Ron Glass has been a TV icon — twice.
Glass, a 60-year-old Evansville native, played Detective Ron Harris on "Barney Miller" and Shepherd Book on "Firefly," in addition to more than 60 acting credits and one for directing.
He first got hooked on acting while attending the University of Evansville, and is back in Indiana this weekend for the Gen Con Indy Gaming Convention at the Indiana Convention Center.
In between meeting fans and signing autographs, he took time out Thursday to talk about his Hoosier roots, his acting career and "Serenity," a feature-film version of "Firefly" out this fall.
Q: Do you still run into "Browncoats" (fans of the short-lived "Firefly") who are also fans of your show "Barney Miller?"

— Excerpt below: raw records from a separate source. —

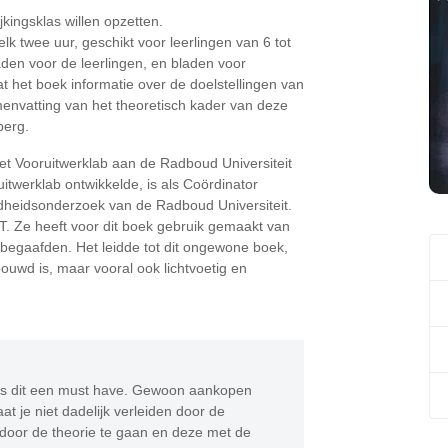
kingsklas willen opzetten.
lk twee uur, geschikt voor leerlingen van 6 tot
den voor de leerlingen, en bladen voor
t het boek informatie over de doelstellingen van
menvatting van het theoretisch kader van deze
berg.
et Vooruitwerklab aan de Radboud Universiteit
itwerklab ontwikkelde, is als Coördinator
heidsonderzoek van de Radboud Universiteit.
T. Ze heeft voor dit boek gebruik gemaakt van
begaafden. Het leidde tot dit ongewone boek,
ouwd is, maar vooral ook lichtvoetig en
 is dit een must have. Gewoon aankopen
t je niet dadelijk verleiden door de
door de theorie te gaan en deze met de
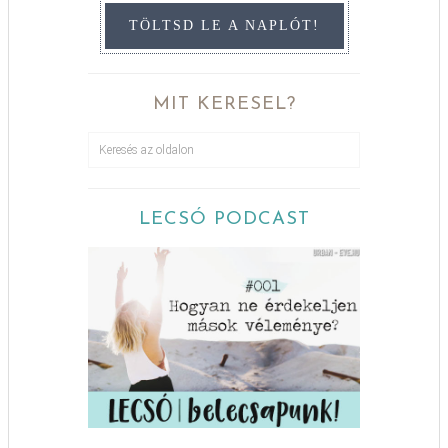
TÖLTSD LE A NAPLÓT!
MIT KERESEL?
LECSÓ PODCAST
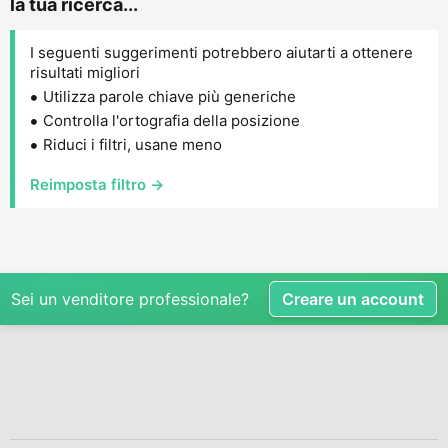
la tua ricerca...
I seguenti suggerimenti potrebbero aiutarti a ottenere
risultati migliori
Utilizza parole chiave più generiche
Controlla l'ortografia della posizione
Riduci i filtri, usane meno
Reimposta filtro →
Sei un venditore professionale?
Creare un account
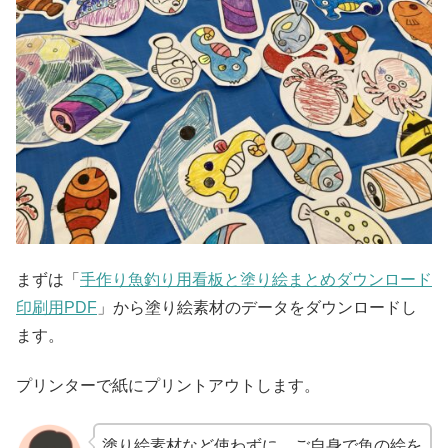
まずは「
手作り魚釣り用看板と塗り絵まとめダウンロード
印刷用PDF
」から塗り絵素材のデータをダウンロードし
ます。
プリンターで紙にプリントアウトします。
塗り絵素材など使わずに、ご自身で魚の絵を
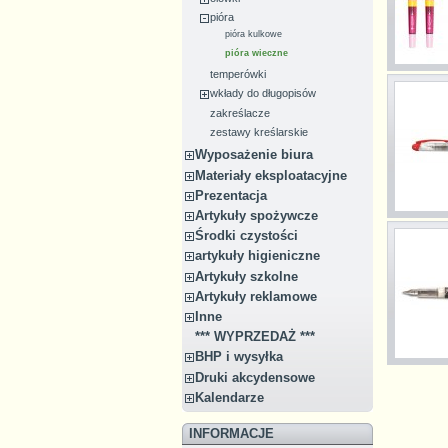
pióra
pióra kulkowe
pióra wieczne
temperówki
wkłady do długopisów
zakreślacze
zestawy kreślarskie
Wyposażenie biura
Materiały eksploatacyjne
Prezentacja
Artykuły spożywcze
Środki czystości
artykuły higieniczne
Artykuły szkolne
Artykuły reklamowe
Inne
*** WYPRZEDAŻ ***
BHP i wysyłka
Druki akcydensowe
Kalendarze
INFORMACJE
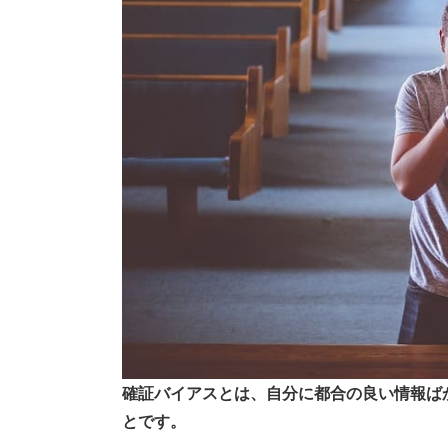
確証バイアスとは、自分に都合の良い情報ば
とです。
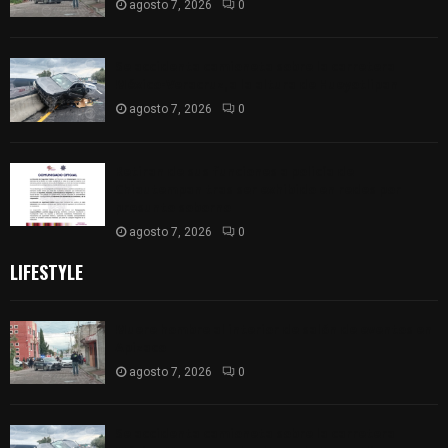
agosto 7, 2026
0
Se accidenta camioneta sobre la carretera
México-Veracruz, a la altura de Hueyotlipan
agosto 7, 2026
0
Retiran de sus funciones a policía de
Chiautempan tras ser exhibido en redes por
presunto soborno
agosto 7, 2026
0
LIFESTYLE
Muere hombre al interior de salón de eventos en
Apizaco
agosto 7, 2026
0
Se accidenta camioneta sobre la carretera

A: Yeah, absolutely, all the time. There have been people around here today who wanted to know if I had any photographs from "Barney Miller." Lots of people have fond memories, so I’m not the only old guy, you know!
Q: What inspires you?
Q: Hope of another project?
A: Actually, I have a little bit more depth than that. My whole life is not about projects, you know (laughs).
Q: You’re a Buddhist.
A: I’ve been a practicing Buddhist for 21 years. It’s the most profound and most correct world view that provides me with answers to all my questions.
Q: How did you go from the Midwest to Hollywood?

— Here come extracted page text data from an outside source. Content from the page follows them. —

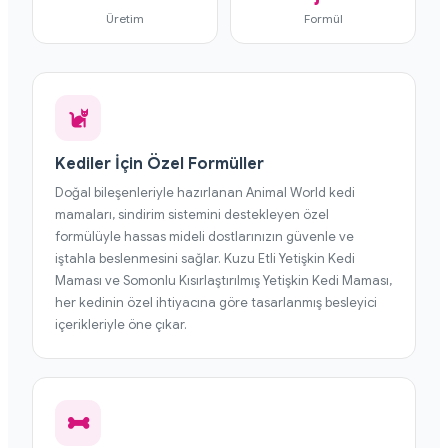
Üretim
Formül
Kediler İçin Özel Formüller
Doğal bileşenleriyle hazırlanan Animal World kedi
mamaları, sindirim sistemini destekleyen özel
formülüyle hassas mideli dostlarınızın güvenle ve
iştahla beslenmesini sağlar. Kuzu Etli Yetişkin Kedi
Maması ve Somonlu Kısırlaştırılmış Yetişkin Kedi Maması,
her kedinin özel ihtiyacına göre tasarlanmış besleyici
içerikleriyle öne çıkar.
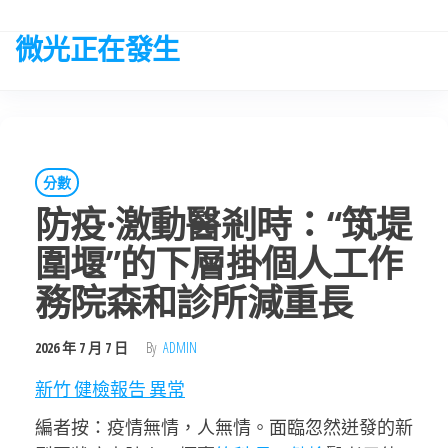
Skip
to
微光正在發生
the
content
分數
防疫·激動醫剎時：“筑堤
圍堰”的下層掛個人工作
務院森和診所減重長
2026 年 7 月 7 日
By
ADMIN
新竹 健檢報告 異常
編者按：疫情無情，人無情。面臨忽然迸發的新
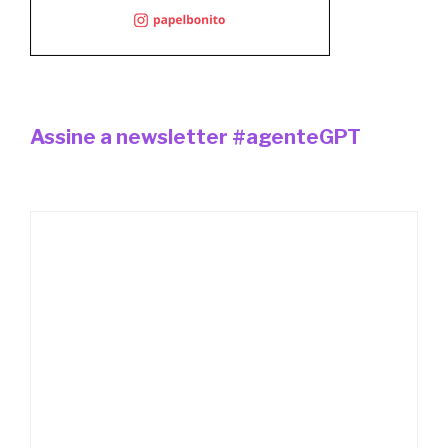
Assine a newsletter #agenteGPT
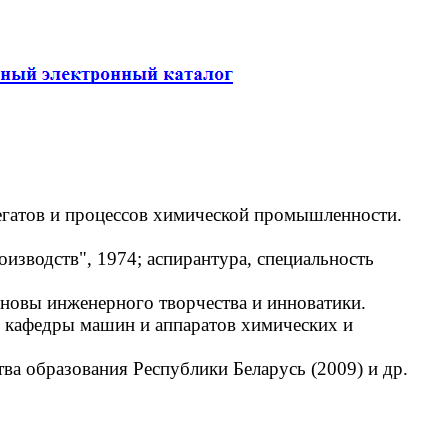
егатов и процессов химической промышленности.
зводств", 1974; аспирантура, специальность
новы инженерного творчества и инноватики.
р кафедры машин и аппаратов химических и
а образования Республики Беларусь (2009) и др.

A: I didn’t walk (laughs). When I left Evansville, I went to the Guthrie Theater, which is a repertory theater in Minneapolis. I spent four years there. I went out to California in ’72, and it’s home. I live just to the right of the "D" in . . . the Hollywood sign!

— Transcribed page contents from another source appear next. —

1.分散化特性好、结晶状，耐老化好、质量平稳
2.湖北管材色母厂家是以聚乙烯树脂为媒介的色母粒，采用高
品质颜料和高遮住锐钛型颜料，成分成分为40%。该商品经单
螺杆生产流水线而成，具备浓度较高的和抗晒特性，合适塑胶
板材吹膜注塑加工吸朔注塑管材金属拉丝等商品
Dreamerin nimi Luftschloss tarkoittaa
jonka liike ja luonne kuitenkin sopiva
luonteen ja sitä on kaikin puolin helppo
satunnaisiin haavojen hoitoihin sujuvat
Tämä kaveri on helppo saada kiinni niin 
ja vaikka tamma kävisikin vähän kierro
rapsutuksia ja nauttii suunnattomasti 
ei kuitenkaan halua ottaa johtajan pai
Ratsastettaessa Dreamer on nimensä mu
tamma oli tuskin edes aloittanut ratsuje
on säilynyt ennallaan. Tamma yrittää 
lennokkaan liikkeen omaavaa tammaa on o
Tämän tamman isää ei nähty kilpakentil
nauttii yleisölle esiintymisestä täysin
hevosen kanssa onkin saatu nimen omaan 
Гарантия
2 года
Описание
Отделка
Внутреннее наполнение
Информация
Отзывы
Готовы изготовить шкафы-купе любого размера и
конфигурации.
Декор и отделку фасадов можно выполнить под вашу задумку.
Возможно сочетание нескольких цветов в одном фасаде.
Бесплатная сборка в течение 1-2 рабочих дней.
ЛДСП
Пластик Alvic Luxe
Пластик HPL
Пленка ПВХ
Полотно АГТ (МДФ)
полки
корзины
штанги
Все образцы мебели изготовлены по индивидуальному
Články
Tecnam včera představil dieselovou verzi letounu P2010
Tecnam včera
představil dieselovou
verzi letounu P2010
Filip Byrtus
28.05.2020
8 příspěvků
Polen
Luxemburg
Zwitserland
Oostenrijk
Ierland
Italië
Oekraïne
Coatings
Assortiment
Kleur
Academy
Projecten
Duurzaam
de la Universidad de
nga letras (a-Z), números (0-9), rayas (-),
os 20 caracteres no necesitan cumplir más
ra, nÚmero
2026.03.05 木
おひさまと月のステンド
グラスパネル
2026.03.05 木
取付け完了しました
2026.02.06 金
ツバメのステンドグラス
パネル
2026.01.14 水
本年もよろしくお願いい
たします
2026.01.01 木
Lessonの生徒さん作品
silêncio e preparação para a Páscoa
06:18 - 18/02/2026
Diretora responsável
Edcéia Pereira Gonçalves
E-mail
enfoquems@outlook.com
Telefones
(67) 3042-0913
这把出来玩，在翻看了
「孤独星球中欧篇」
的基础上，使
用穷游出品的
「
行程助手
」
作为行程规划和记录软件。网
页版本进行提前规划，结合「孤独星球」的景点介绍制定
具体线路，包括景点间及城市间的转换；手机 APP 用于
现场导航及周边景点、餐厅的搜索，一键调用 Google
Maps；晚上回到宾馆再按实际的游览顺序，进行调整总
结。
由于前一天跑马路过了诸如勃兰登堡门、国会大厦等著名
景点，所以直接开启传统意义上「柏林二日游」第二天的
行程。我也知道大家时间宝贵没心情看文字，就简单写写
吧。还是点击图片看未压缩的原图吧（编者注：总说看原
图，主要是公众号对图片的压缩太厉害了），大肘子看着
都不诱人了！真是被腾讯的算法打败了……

Q: "Firefly" is now a cult classic.
A: It’s because there are so many bright, intelligent, warm, savvy people out there.
Q: What is your character, Book, all about?
A: Book is a spiritual man who has a past that is — let’s just say less than spiritual. He’s about encouraging other people to get into their spiritual sides. And at the same time, what’s really great about him is that he’s forceful, but doesn’t beat you up with it. He’s a cool guy. He wears different hats at different times. He’s got a lot of scope.
Q: Do you see the "Firefly" series being revived after "Serenity" hits theaters?
A: I have no idea. I can only hope. The plan is to do more movies, so I hope that is exactly what happens.
Q: One of the comments from the Indianapolis sneak preview was that "Serenity" was "like a Western, like history repeating itself."
A: It’s a Western in space.
Q: Wagon train to the stars? That’s been done before.
A: Joss (Whedon, creator of "Firefly") has broken some barriers before. How do I know it’s a Western? We have horses, dust, rocks and a frontier. It was great.
Q: Is the movie a continuation of the series?
A: No. The movie will be equally accessible to people who saw the series, as well as to people who never saw it. (Whedon) worked it out that way, smartly.
Q: As an actor, do you feel you have played every role you had a desire to play?
A: Oh no, absolutely not. But I’ve had the good fortune to do a lot of parts that I really really loved. I would love to do Book for more years. And I loved Harris on "Barney Miller." And I can’t tell you the names of other things I’d like to do, but I don’t feel like my work is complete.